## Task goal
Using the listing below, select the lines with the word "Square" and copy them.

<<<<

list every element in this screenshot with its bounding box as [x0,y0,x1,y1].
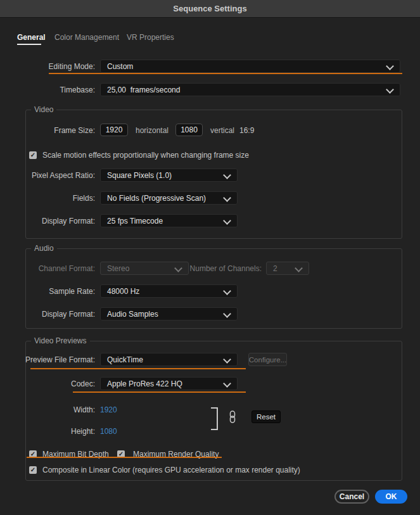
ok-button[interactable]: OK [375,490,407,504]
vertical-label: vertical [210,126,234,135]
fields-value: No Fields (Progressive Scan) [107,194,206,203]
video-group-legend: Video [31,105,56,114]
frame-width-value: 1920 [106,125,123,134]
chevron-down-icon [223,171,231,179]
audio-display-format-label: Display Format: [0,310,95,319]
audio-group-legend: Audio [31,244,57,253]
codec-value: Apple ProRes 422 HQ [107,379,182,388]
preview-width-value[interactable]: 1920 [100,405,117,414]
aspect-ratio-value: 16:9 [239,126,254,135]
sample-rate-label: Sample Rate: [0,287,95,296]
codec-row: Codec: Apple ProRes 422 HQ [0,377,401,390]
max-quality-row: ✓ Maximum Bit Depth ✓ Maximum Render Qua… [0,447,401,461]
reset-button-label: Reset [257,413,276,421]
preview-height-value[interactable]: 1080 [100,427,117,436]
frame-height-input[interactable]: 1080 [175,124,203,136]
frame-width-input[interactable]: 1920 [100,124,128,136]
pixel-aspect-ratio-dropdown[interactable]: Square Pixels (1.0) [100,168,238,182]
fields-dropdown[interactable]: No Fields (Progressive Scan) [100,191,238,205]
frame-size-row: Frame Size: 1920 horizontal 1080 vertica… [0,124,401,137]
channel-format-label: Channel Format: [0,264,95,273]
codec-label: Codec: [0,379,95,388]
check-icon: ✓ [30,151,35,159]
composite-linear-row: ✓ Composite in Linear Color (requires GP… [0,463,401,476]
timebase-row: Timebase: 25,00 frames/second [0,83,401,96]
preview-file-format-value: QuickTime [107,355,143,364]
video-previews-group-legend: Video Previews [31,336,90,345]
configure-button-label: Configure... [249,356,286,364]
reset-button[interactable]: Reset [251,410,281,423]
sample-rate-dropdown[interactable]: 48000 Hz [100,284,238,298]
editing-mode-accent-underline [49,73,402,74]
preview-width-row: Width: 1920 [0,403,401,416]
channel-format-row: Channel Format: Stereo Number of Channel… [0,262,401,275]
video-display-format-value: 25 fps Timecode [107,217,163,226]
editing-mode-row: Editing Mode: Custom [0,60,401,73]
scale-motion-checkbox[interactable]: ✓ [29,151,37,159]
audio-display-format-dropdown[interactable]: Audio Samples [100,307,238,321]
preview-height-row: Height: 1080 [0,424,401,438]
scale-motion-label: Scale motion effects proportionally when… [42,151,249,160]
timebase-label: Timebase: [0,86,95,94]
composite-linear-checkbox[interactable]: ✓ [29,466,37,474]
tab-general[interactable]: General [17,33,46,42]
max-quality-accent-underline [27,457,222,458]
preview-height-label: Height: [0,427,95,436]
fields-row: Fields: No Fields (Progressive Scan) [0,191,401,205]
chevron-down-icon [295,264,303,272]
tab-general-active-underline [17,44,41,45]
editing-mode-label: Editing Mode: [0,62,95,71]
sample-rate-value: 48000 Hz [107,287,139,296]
dimension-bracket-icon [211,407,218,430]
ok-button-label: OK [386,492,397,501]
audio-display-format-value: Audio Samples [107,310,158,319]
composite-linear-label: Composite in Linear Color (requires GPU … [42,466,300,474]
tab-vr-properties[interactable]: VR Properties [127,33,174,42]
cancel-button[interactable]: Cancel [334,490,369,504]
video-display-format-label: Display Format: [0,217,95,226]
sample-rate-row: Sample Rate: 48000 Hz [0,284,401,298]
preview-width-label: Width: [0,405,95,414]
chevron-down-icon [223,194,231,202]
number-of-channels-dropdown: 2 [266,262,309,275]
audio-display-format-row: Display Format: Audio Samples [0,307,401,321]
video-display-format-row: Display Format: 25 fps Timecode [0,214,401,227]
editing-mode-dropdown[interactable]: Custom [100,60,400,73]
frame-size-label: Frame Size: [0,126,95,135]
chevron-down-icon [223,217,231,225]
preview-file-format-accent-underline [30,368,246,369]
number-of-channels-label: Number of Channels: [165,264,262,273]
pixel-aspect-ratio-row: Pixel Aspect Ratio: Square Pixels (1.0) [0,168,401,182]
link-icon[interactable] [228,410,237,423]
timebase-dropdown[interactable]: 25,00 frames/second [100,83,400,96]
editing-mode-value: Custom [107,62,133,71]
preview-file-format-dropdown[interactable]: QuickTime [100,353,238,366]
number-of-channels-value: 2 [273,264,277,273]
scale-motion-row: ✓ Scale motion effects proportionally wh… [0,148,401,162]
check-icon: ✓ [30,466,35,474]
horizontal-label: horizontal [136,126,169,135]
channel-format-value: Stereo [107,264,129,273]
configure-button: Configure... [248,353,287,366]
preview-file-format-row: Preview File Format: QuickTime Configure… [0,353,401,366]
chevron-down-icon [223,287,231,295]
chevron-down-icon [386,62,394,70]
dialog-title: Sequence Settings [173,4,246,13]
preview-file-format-label: Preview File Format: [0,355,95,364]
codec-dropdown[interactable]: Apple ProRes 422 HQ [100,377,238,390]
pixel-aspect-ratio-label: Pixel Aspect Ratio: [0,171,95,180]
chevron-down-icon [223,379,231,388]
timebase-value: 25,00 frames/second [107,86,180,94]
tab-color-management[interactable]: Color Management [54,33,119,42]
chevron-down-icon [223,355,231,364]
video-display-format-dropdown[interactable]: 25 fps Timecode [100,214,238,227]
chevron-down-icon [386,86,394,94]
dialog-titlebar: Sequence Settings [0,0,420,18]
fields-label: Fields: [0,194,95,203]
sequence-settings-dialog: Sequence Settings General Color Manageme… [0,0,420,515]
chevron-down-icon [223,310,231,318]
cancel-button-label: Cancel [340,492,364,501]
codec-accent-underline [73,391,246,393]
pixel-aspect-ratio-value: Square Pixels (1.0) [107,171,172,180]
frame-height-value: 1080 [181,125,198,134]
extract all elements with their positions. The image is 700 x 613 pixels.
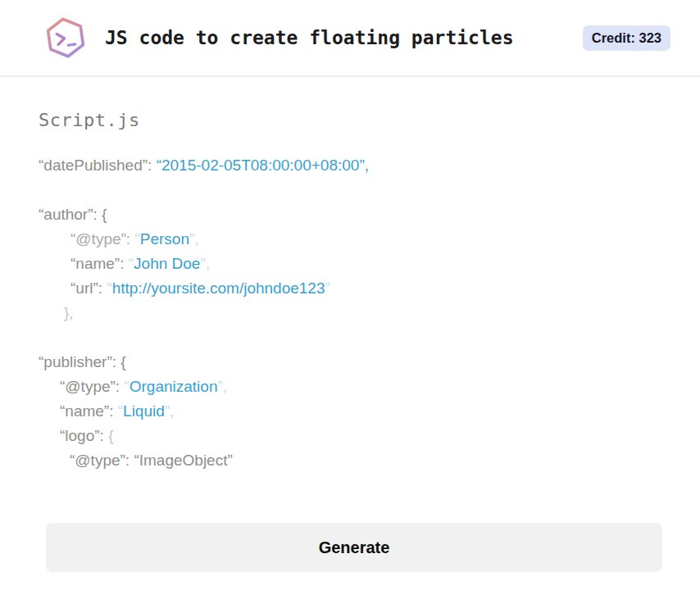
code-token: “publisher”	[39, 353, 112, 370]
code-line: “name”: “John Doe”,	[39, 252, 662, 276]
code-line: “@type”: “Person”,	[39, 227, 662, 252]
code-token: ”,	[217, 378, 227, 395]
code-line: },	[39, 301, 662, 325]
code-token: {	[108, 427, 113, 444]
code-line	[39, 325, 662, 350]
code-token: :	[126, 230, 135, 247]
code-block: “datePublished”: “2015-02-05T08:00:00+08…	[39, 153, 662, 473]
code-token: {	[102, 206, 107, 223]
main-content: Script.js “datePublished”: “2015-02-05T0…	[0, 110, 700, 473]
code-token: “logo”	[60, 427, 100, 444]
code-token: :	[120, 255, 129, 272]
code-token: :	[109, 402, 118, 420]
code-token: {	[120, 353, 125, 370]
code-line: “logo”: {	[39, 424, 662, 448]
code-token: “@type”	[70, 230, 126, 247]
app-window: JS code to create floating particles Cre…	[0, 0, 700, 613]
code-token: :	[116, 378, 125, 395]
terminal-hexagon-icon	[43, 15, 89, 61]
filename-heading: Script.js	[39, 110, 662, 130]
code-token: ”,	[189, 230, 199, 247]
code-token: “author”	[39, 206, 93, 223]
code-token: :	[93, 206, 102, 223]
code-token: John Doe	[134, 255, 200, 272]
code-token: Person	[140, 230, 189, 247]
code-token: “@type”	[60, 378, 116, 395]
code-token: ”	[325, 279, 330, 297]
code-token: Organization	[130, 378, 218, 395]
credit-badge: Credit: 323	[583, 25, 670, 51]
code-token: },	[64, 304, 74, 321]
code-line: “@type”: “ImageObject”	[39, 448, 662, 473]
code-line: “@type”: “Organization”,	[39, 375, 662, 399]
code-token: “name”	[60, 402, 109, 420]
code-token: :	[148, 157, 157, 174]
code-token: “datePublished”	[39, 157, 148, 174]
code-token: ”,	[200, 255, 210, 272]
generate-row: Generate	[46, 523, 662, 572]
code-token: :	[112, 353, 121, 370]
generate-button[interactable]: Generate	[46, 523, 662, 572]
code-token: Liquid	[123, 402, 165, 420]
page-title: JS code to create floating particles	[105, 27, 514, 48]
header: JS code to create floating particles Cre…	[0, 0, 700, 77]
code-line: “url”: “http://yoursite.com/johndoe123”	[39, 276, 662, 301]
code-token: :	[100, 427, 109, 444]
code-line: “name”: “Liquid”,	[39, 399, 662, 424]
code-line: “datePublished”: “2015-02-05T08:00:00+08…	[39, 153, 662, 178]
code-line: “publisher”: {	[39, 350, 662, 375]
code-line	[39, 178, 662, 202]
code-token: ”,	[165, 402, 175, 420]
code-token: “url”	[70, 279, 98, 297]
code-token: “2015-02-05T08:00:00+08:00”,	[157, 157, 369, 174]
code-line: “author”: {	[39, 202, 662, 227]
code-token: “@type”: “ImageObject”	[70, 452, 233, 469]
code-token: http://yoursite.com/johndoe123	[112, 279, 325, 297]
code-token: :	[98, 279, 107, 297]
code-token: “name”	[70, 255, 120, 272]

>>>>

## Exercise solution
pixel-aspect-ratio-dropdown[interactable]: Square Pixels (1.0) [100,168,238,182]
pixel-aspect-ratio-row: Pixel Aspect Ratio: Square Pixels (1.0) [0,168,401,182]
pixel-aspect-ratio-value: Square Pixels (1.0) [107,171,172,180]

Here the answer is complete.